What happens if you don’t have an escalation clause?
If you don’t have an escalation clause, you are either at the mercy of the contractor to allow the increased material costs or you can claim that it is impractical to complete the contract. To win on a claim of impracticability, you must show that:
- prices greatly increased;
- no one anticipated the price increase; and
- the subcontractor did not assume the risk of price increases.
Not surprisingly, this last two criteria cause the most problems. Everyone is anticipating price increases. And, courts have long held that the normal risk of a fixed-price contract is that the market will change and these contracts are an explicit assignment of the risk of market price increases to the seller and market price decreases to the buyer. So, this could prove a very difficult argument to win.
What is an escalation clause?
Simply put, an escalation clause allows for an increase in the contract price if material costs increase.

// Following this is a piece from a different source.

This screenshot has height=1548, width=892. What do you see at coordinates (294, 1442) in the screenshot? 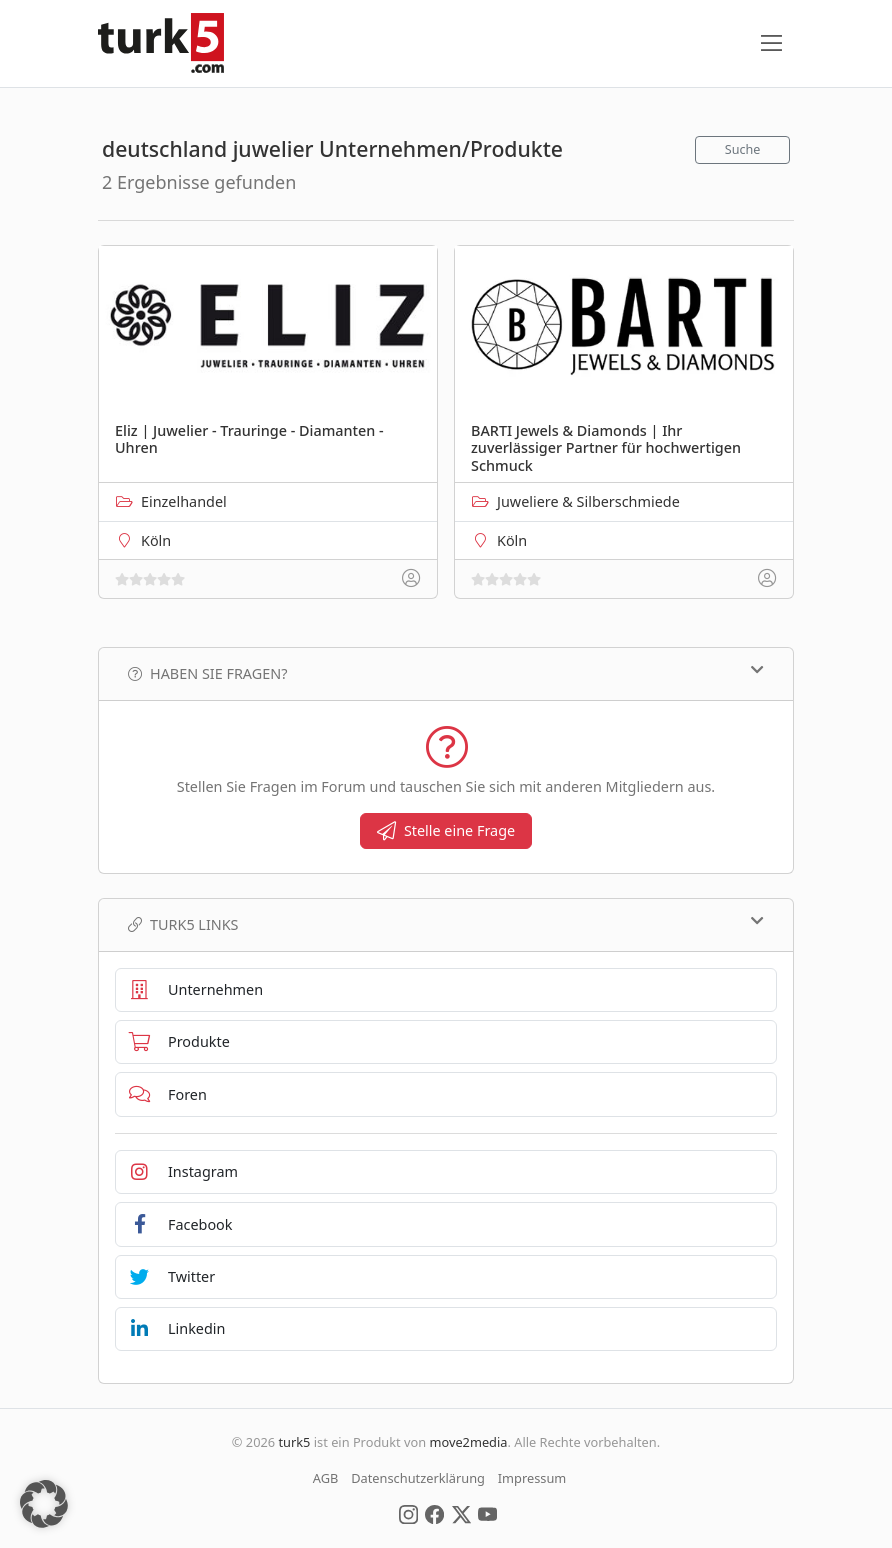
I see `turk5` at bounding box center [294, 1442].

A sample provision provides:
The Contract Price has been calculated based on the current prices for materials as of the execution of this Agreement. Contractor agrees to use his best efforts to obtain the lowest possible prices from available material suppliers. But, if a significant price increase occurs during the period of time between contract execution and substantial completion of the Project, the contract price shall be adjusted by an amount reasonably necessary to cover any increase. A significant price increase shall mean any increase in price exceeding ____ percent (____ %)
As with any construction contract clause, you will have to negotiate for its inclusion. One method may be to allow for a two way escalation clause through which the upstream party gets the advantage of any cost decreases and the contractor can increase its costs to reflect cost increases.
Regardless of the language you use, you are better served having an escalation clause in your contract to take into account the very real possibility that construction material costs will continue to increase.